Oggi, nel mondo, si stima una popolazione composta da quasi sette miliardi e cinquecento milioni di persone. Purtroppo, molte di queste soffrono la fame, la povertà, la denutrizione, la disperazione vera e propria, e tutte si trovano, in gran maggioranza, nel continente africano. Tuttavia, le cose potrebbero cambiare molto presto grazie alla tecnologia, la quale, con la produzione della famigerata moneta digitale Bitcoin – rete peer-to-peer che consente di effettuare pagamenti senza l’utilizzo di una moneta legalmente esistente e attestata da un ente governativo come lo Stato di appartenenza -, molti nativi africani potranno cominciare ad avere accesso a un sistema finanziario progredito.
E non si tratta di un’invenzione di tecnofinanza, ma di una realtà ben presto raggiungibile: difatti, la prima nazione che potrebbe avvalersi di questa metodologia è il Senegal, il quale rappresenterà una sorta di test, per vedere se questo strumento possa realmente funzionare. Qualora tutto andrà a gonfie vele come previsto, il franco CFA, la moneta attualmente in corso in Africa, verrà associata alla valuta digitale sopracitata. Gli Stati che ne beneficeranno saranno probabilmente il Burkina Faso, il Benin, la Costa d’Avorio, il Mali, il Niger, il Togo e la Guinea Bissau. La nuova valuta verrà denominata eCFA e sarà emessa dalla Banque Régionale de Marché in tutti gli Stati che l’hanno accettata. Mediante portafoglio elettronico online, questa moneta permetterà di eseguire transazioni su tutte le piattaforme adatte e tramite smartphone. Affidabilità, sicurezza e interoperabilità, queste le garanzie offerte dall’eCFA.
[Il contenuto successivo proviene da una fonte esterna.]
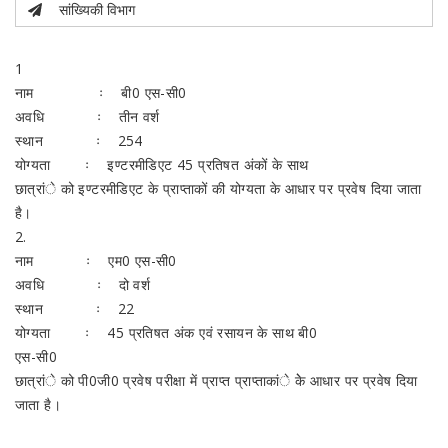
सांख्यिकी विभाग
1
नाम ः बी0 एस-सी0
अवधि ः तीन वर्श
स्थान ः 254
योग्यता ः इण्टरमीडिएट 45 प्रतिषत अंकों के साथ
छात्रांे को इण्टरमीडिएट के प्राप्ताकों की योग्यता के आधार पर प्रवेष दिया जाता
है।
2.
नाम ः एम0 एस-सी0
अवधि ः दो वर्श
स्थान ः 22
योग्यता ः 45 प्रतिषत अंक एवं रसायन के साथ बी0
एस-सी0
छात्रांे को पी0जी0 प्रवेष परीक्षा में प्राप्त प्राप्ताकांे केे आधार पर प्रवेष दिया
जाता है।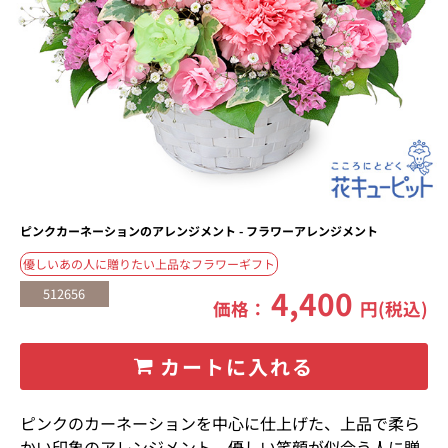
ピンクカーネーションのアレンジメント - フラワーアレンジメント
優しいあの人に贈りたい上品なフラワーギフト
4,400
512656
価格：
円(税込)
カートに入れる
ピンクのカーネーションを中心に仕上げた、上品で柔ら
かい印象のアレンジメント。優しい笑顔が似合う人に贈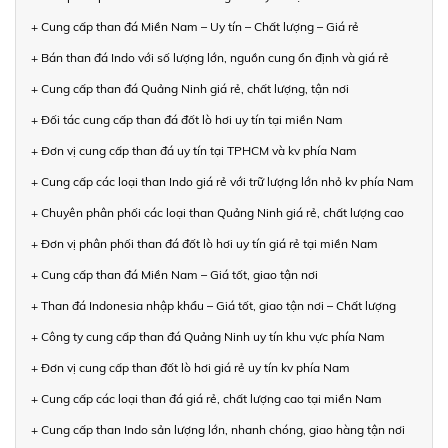
+ Cung cấp than đá Miền Nam – Uy tín – Chất lượng – Giá rẻ
+ Bán than đá Indo với số lượng lớn, nguồn cung ổn định và giá rẻ
+ Cung cấp than đá Quảng Ninh giá rẻ, chất lượng, tận nơi
+ Đối tác cung cấp than đá đốt lò hơi uy tín tại miền Nam
+ Đơn vị cung cấp than đá uy tín tại TPHCM và kv phía Nam
+ Cung cấp các loại than Indo giá rẻ với trữ lượng lớn nhỏ kv phía Nam
+ Chuyên phân phối các loại than Quảng Ninh giá rẻ, chất lượng cao
+ Đơn vị phân phối than đá đốt lò hơi uy tín giá rẻ tại miền Nam
+ Cung cấp than đá Miền Nam – Giá tốt, giao tận nơi
+ Than đá Indonesia nhập khẩu – Giá tốt, giao tận nơi – Chất lượng
+ Công ty cung cấp than đá Quảng Ninh uy tín khu vực phía Nam
+ Đơn vị cung cấp than đốt lò hơi giá rẻ uy tín kv phía Nam
+ Cung cấp các loại than đá giá rẻ, chất lượng cao tại miền Nam
+ Cung cấp than Indo sản lượng lớn, nhanh chóng, giao hàng tận nơi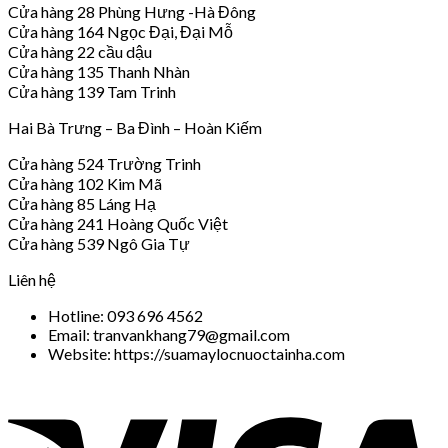
Cửa hàng 28 Phùng Hưng -Hà Đông
Cửa hàng 164 Ngọc Đại, Đại Mỗ
Cửa hàng 22 cầu dậu
Cửa hàng 135 Thanh Nhàn
Cửa hàng 139 Tam Trinh
Hai Bà Trưng – Ba Đình – Hoàn Kiếm
Cửa hàng 524 Trường Trinh
Cửa hàng 102 Kim Mã
Cửa hàng 85 Láng Hạ
Cửa hàng 241 Hoàng Quốc Việt
Cửa hàng 539 Ngô Gia Tự
Liên hệ
Hotline: 093 696 4562
Email: tranvankhang79@gmail.com
Website: https://suamaylocnuoctainha.com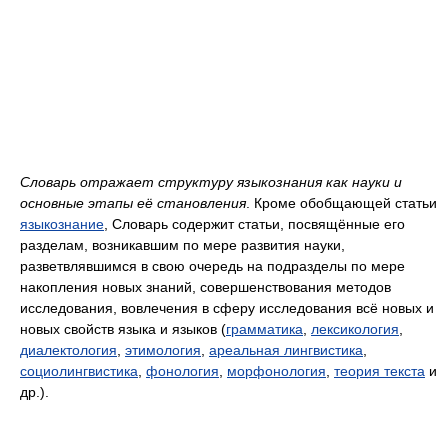
Словарь отражает структуру языкознания как науки и
основные этапы её становления
. Кроме обобщающей статьи
языкознание
, Словарь содержит статьи, посвящённые его
разделам, возникавшим по мере развития науки,
разветвлявшимся в свою очередь на подразделы по мере
накопления новых знаний, совершенствования методов
исследования, вовлечения в сферу исследования всё новых и
новых свойств языка и языков (
грамматика
,
лексикология
,
диалектология
,
этимология
,
ареальная лингвистика
,
социолингвистика
,
фонология
,
морфонология
,
теория текста
и
др.).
Meno nel 20% della popolazione africana può approfittare di servizi bancari basilari ed esistenti in ogni singola parte del mondo: tramite la tecnologia alla base del Bitcoin, Blockchain, il singolo individuo potrà invece possedere anche un conto corrente personale. Alla stregua di ogni altra banconota, l’eCFA sarà formata da una filigrana, il numero di serie e la sottoscrizione del governatore statale. eCurrency assegnerà a ogni singola banca un motore per la produzione di valuta digitale, dispositivo da tenere all’interno di un caveau in modalità offline e da utilizzare solamente in caso di necessità. I Paesi che già ne fanno uso, a oggi, sono l’Ecuador e la Tunisia, ma parecchi istituti di credito mondiali stanno pensando di appropriarsene. Non si riuscirà forse a sanare il divario fra l’occidente e le popolazioni, cosiddette, del Terzo Mondo, ma dove possibile, provare a portare un po’ di pace e di prosperità sarebbe davvero l’aspirazione migliore.